From the moment we stepped onto campus, our coaches emphasized time-management as a fundamental building block for success as a student-athlete at Vanderbilt. Depending on the sport, the fall and spring semesters are extremely chaotic based on each sport’s schedules. For soccer, our formal SEC season begins in August and continues until the end of November or early December. Throughout that four-month time period, we have late-night practices, early-morning conditioning, multi-day away games or tournaments. We also have a variety of other time-consuming activities, including individual workout sessions, team meetings and rehab. During the fall season, our soccer training hours are MWF 2:30 p.m.-5:30 p.m. and TR 8:00 a.m.-10:30 a.m. To accommodate these practice blocks, we scramble at the end of each semester to find classes that fulfill our academic requirements without conflicting with our strict soccer schedule.
Each athlete then works with his or her assigned academic advisor to generate the best schedule to satisfy both our academic and athletic responsibilities. As such, we’re responsible for organizing our time in a way that allows us to effectively juggle a full course load and a demanding training session; meanwhile, we also have to factor in enough time for homework, recovery treatment, a semblance of a “social” life and, if we’re lucky, a nap. Although the fall semester is far more hectic, the spring semester is not much easier. Without games on the weekends, we do have more flexibility with our free time, but we still have standards to achieve both in the classroom and on the soccer field (or in the weight room). As such, time-management is a critical skill to uphold the student-athlete lifestyle year around.

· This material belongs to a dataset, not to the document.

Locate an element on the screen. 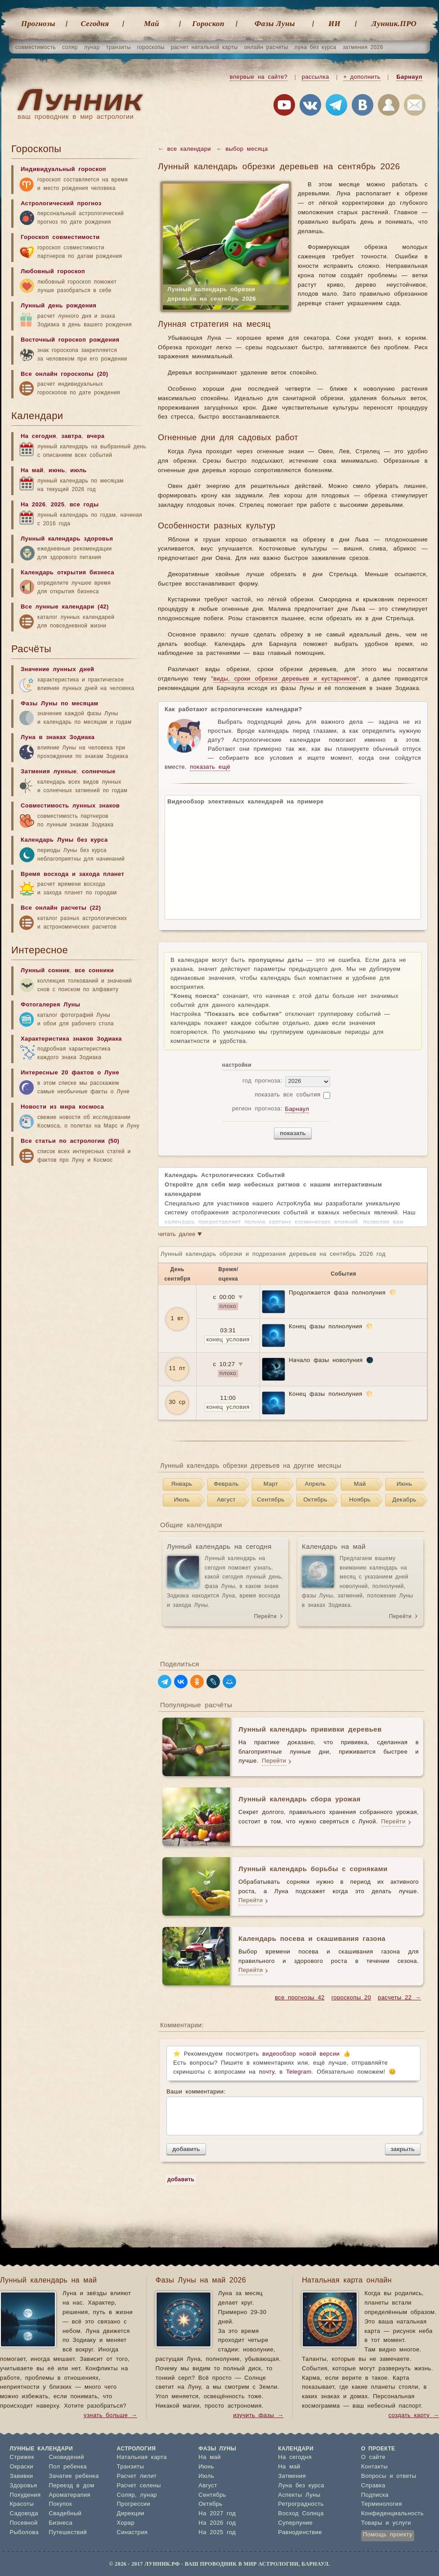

The athletic coaches and academic advisors understand that college athletics introduced a completely new set of responsibilities to our lives. To help with the jarring transition, every first-year student-athlete is assigned eight hours of study hall to be completed every week—unless noted otherwise by our academic advisors—in the academic facilities within McGugin center. Depending on the athlete’s cumulative GPA at the end of her freshman year, study hall hours are either reduced or eliminated entirely. During the first semester at Vandy, student-athletes must also meet with our advisor once a week to review any upcoming assignments, tests or midterms and create an agenda that describes how we intend to complete our work each day. Yes, these methods were tedious and sometimes more of a chore than they are helpful, but they were also a useful opportunity to practice time-management skills early on in our college careers. Having a quiet place to complete our schoolwork with other student-athletes is an added bonus. Long after freshman year, the skills we developed from mandatory study hall hours and weekly academic meetings remain and help us rise through the ranks of our Vanderbilt education.
Every student-athlete, student, professor, administrator etc., understands the value of time-management. Some people, however, are definitely better than others at honing this particular skill. Nevertheless, I’ve seen from my experience how easily anyone can learn to develop useful time-management strategies tailored to her individual lifestyle. Exemplary time management skills are important for everyone to improve upon in order to succeed in finding a balance in life that ultimately affords us opportunities to both enjoy the things we love while getting work done.